Friday, April 27, 2012

Horsing Around: Equine Therapy Part II

Drifter, the new man in my life.
I am extremely pleased to report that after taking off the month of April because of various appointments crowding my calendar (I try not to have more than one a week), I am once again hanging out with horses! I did a fair amount of research to find a stable that seemed like a good match for me and after first trying to get things set up with a stable that couldn't seem to call me back, I found Sage Meadows, a small riding school just down the street from my high school. I liked that while the school teaches all kinds of competitive riding, the instructor has a background in therapeutic riding, too. I sent an email asking if what I was looking for--needing to take it slow, no greater ambition than learning to ride well--might be a good fit and she said absolutely, that she already knew what horse she would put me on. The thing was, she wouldn't have room for afternoon lessons until June. I emailed back, asking if it would be too weird to ask if I could come groom a horse now and then and was thrilled to learn it wasn't a weird request at all, that I could lease a horse for $35 a day to groom all I wanted! After I've had lessons with her and she knows I have the skill to handle riding a horse on my own, I could potentially lease the horse to ride on days when I didn't have lessons, but I was more than welcome, since I had some experience handling a horse, to come by now to get to know my future mount, Drifter!

Drifter is a very sweet old gentleman who is starting to show his age but still makes a great lesson horse!

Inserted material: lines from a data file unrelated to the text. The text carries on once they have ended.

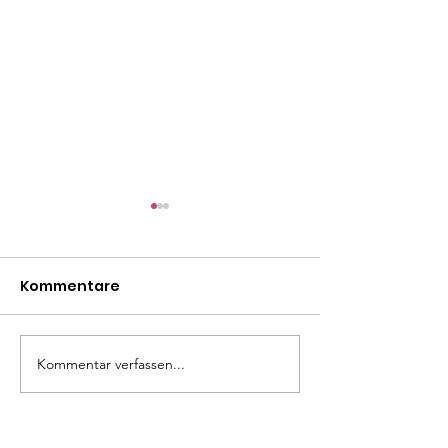
Kommentare
Madita
Liza Minelli
Kommentar verfassen...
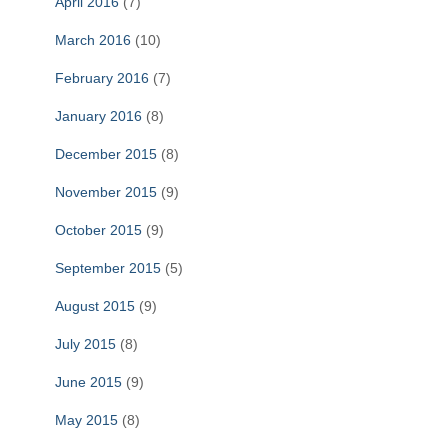
April 2016
(7)
March 2016
(10)
February 2016
(7)
January 2016
(8)
December 2015
(8)
November 2015
(9)
October 2015
(9)
September 2015
(5)
August 2015
(9)
July 2015
(8)
June 2015
(9)
May 2015
(8)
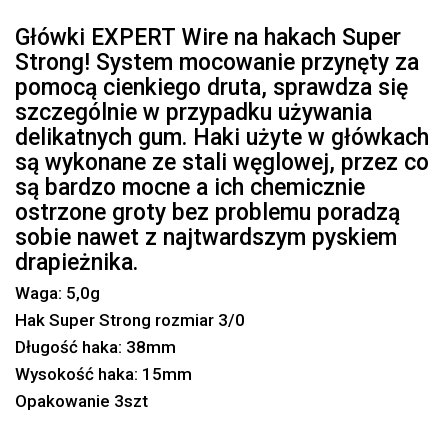
Główki EXPERT Wire na hakach Super
Strong! System mocowanie przynęty za
pomocą cienkiego druta, sprawdza się
szczególnie w przypadku używania
delikatnych gum. Haki użyte w główkach
są wykonane ze stali węglowej, przez co
są bardzo mocne a ich chemicznie
ostrzone groty bez problemu poradzą
sobie nawet z najtwardszym pyskiem
drapieżnika.
Waga: 5,0g
Hak Super Strong rozmiar 3/0
Długość haka: 38mm
Wysokość haka: 15mm
Opakowanie 3szt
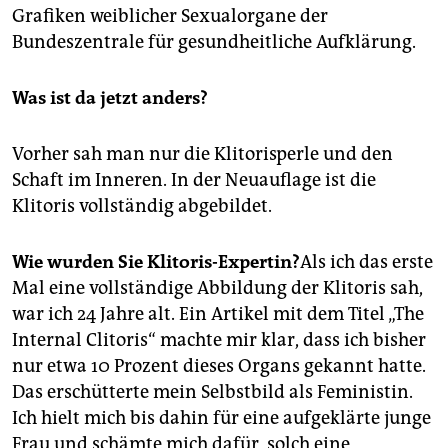
Grafiken weiblicher Sexualorgane der
Bundeszentrale für gesundheitliche Aufklärung.
Was ist da jetzt anders?
Vorher sah man nur die Klitorisperle und den
Schaft im Inneren. In der Neuauflage ist die
Klitoris vollständig abgebildet.
Wie wurden Sie Klitoris-Expertin?
Als ich das erste
Mal eine vollständige Abbildung der Klitoris sah,
war ich 24 Jahre alt. Ein Artikel mit dem Titel „The
Internal Clitoris“ machte mir klar, dass ich bisher
nur etwa 10 Prozent dieses Organs gekannt hatte.
Das erschütterte mein Selbstbild als Feministin.
Ich hielt mich bis dahin für eine aufgeklärte junge
Frau und schämte mich dafür, solch eine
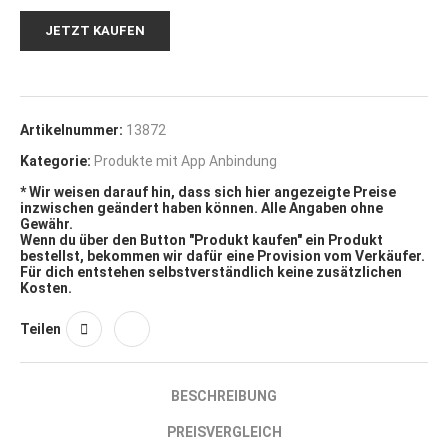
JETZT KAUFEN
Artikelnummer:
13872
Kategorie:
Produkte mit App Anbindung
* Wir weisen darauf hin, dass sich hier angezeigte Preise
inzwischen geändert haben können. Alle Angaben ohne
Gewähr.
Wenn du über den Button "Produkt kaufen" ein Produkt
bestellst, bekommen wir dafür eine Provision vom Verkäufer.
Für dich entstehen selbstverständlich keine zusätzlichen
Kosten.
Teilen
BESCHREIBUNG
PREISVERGLEICH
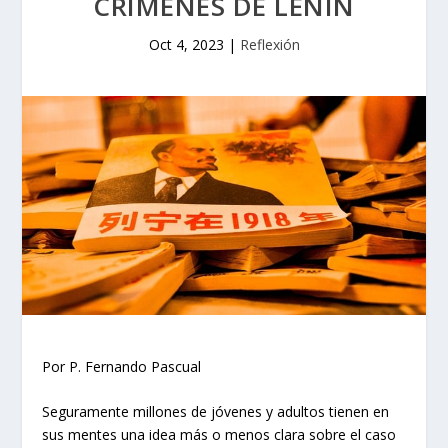
CRÍMENES DE LENIN
Oct 4, 2023
|
Reflexión
Por P. Fernando Pascual
Seguramente millones de jóvenes y adultos tienen en
sus mentes una idea más o menos clara sobre el caso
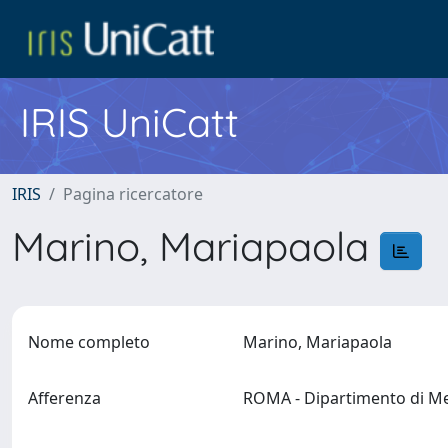
IRIS UniCatt
IRIS
Pagina ricercatore
Marino, Mariapaola
Nome completo
Marino, Mariapaola
Afferenza
ROMA - Dipartimento di Med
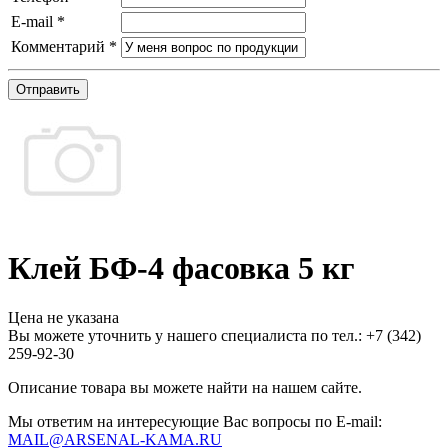
E-mail
*
Комментарий
*
Отправить
Клей БФ-4 фасовка 5 кг
Цена не указана
Вы можете уточнить у нашего специалиста по тел.: +7
(342)
259-92-30
Описание товара вы можете найти на нашем сайте.
Мы ответим на интересующие Вас вопросы по E-mail:
MAIL@ARSENAL-KAMA.RU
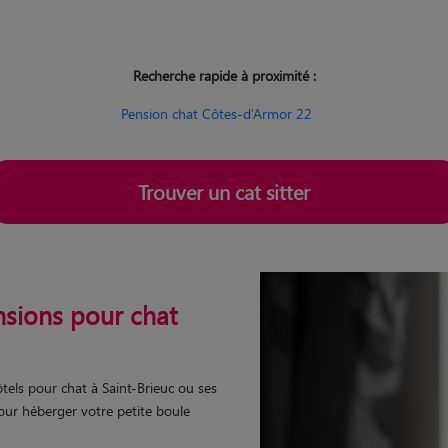
Recherche rapide à proximité :
Pension chat Côtes-d’Armor 22
Trouver un cat sitter
nsions pour chat
tels pour chat à Saint-Brieuc ou ses
our héberger votre petite boule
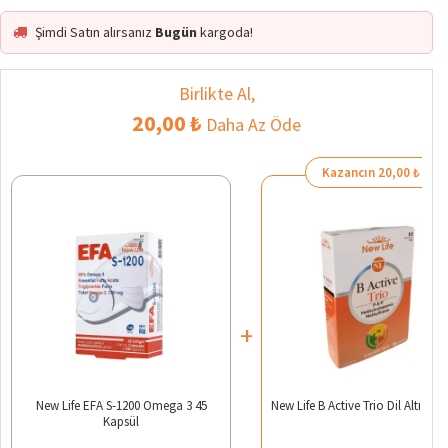
Şimdi Satın alırsanız
Bugün
kargoda!
Birlikte Al,
20,00 ₺
Daha Az Öde
Kazancın 20,00 ₺
+
New Life EFA S-1200 Omega 3 45
New Life B Active Trio Dil Altı 30 T
Kapsül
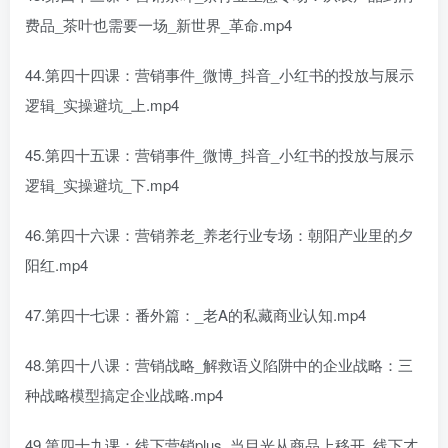
费品_茶叶也需要一场_新世界_革命.mp4
44.第四十四课：营销事件_微博_抖音_小红书的投放与展示
逻辑_实操避坑_上.mp4
45.第四十五课：营销事件_微博_抖音_小红书的投放与展示
逻辑_实操避坑_下.mp4
46.第四十六课：营销养老_养老行业专场：朝阳产业里的夕
阳红.mp4
47.第四十七课：番外篇：_老A的私藏商业认知.mp4
48.第四十八课：营销战略_解救语义陷阱中的企业战略：三
种战略模型搞定企业战略.mp4
49.第四十九课：线下营销plus_当目光从商品上移开_线下才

Drifter's shedding his winter coat. You
can see how much hair I groomed off him!
And so yesterday I made my way over to the stable to meet Katie, the instructor, and Drifter, the sweet, mellow Quarter Horse who will be my horse companion. I'm pleased to report that I liked both of them. Katie seemed knowledgable, friendly, and was capable of imparting instruction with just the perfect tone. I can tell she'll be a great riding instructor. I also liked that she trusted me! And Drifter is lovely. He's considered "bombproof," industry-speak for a horse that is startled by nothing and is therefore safe for beginners and children. He's been a school horse all of his long life: he's 29, which is a very ripe old age for a horse! Katie had known him from when she was in college; she boarded her horse at the stable where he was a beloved lesson horse, so when she saw that he was up for sale a few years ago, she bought him, knowing he was a wonderful starter horse for beginners. I liked him very much. He's substantially larger than Lacey: he's 16.2 hands high, which means he's 5'6" at the withers, which is where the back and the neck come together. That translates into substantial acreage to groom! Drifter seemed very patient and friendly, though was slightly restless (in a non-threatening way) because he's having an allergy flare-up. He loooooooves having his belly rubbed and would stretch out his neck, his lips quivering with ecstasy! He also loves having his face groomed. I felt completely safe and confident of both my ability to handle him and to make him happy, so it was delightful to spend two whole hours grooming him! Then I got to feed him two carrots and an apple as a treat (another delightful experience) and gave him a dish of special feed (Katie is trying to fatten him up because he's getting bonier in his old age) that made all the other horses jealous. It was a fabulous experience all around.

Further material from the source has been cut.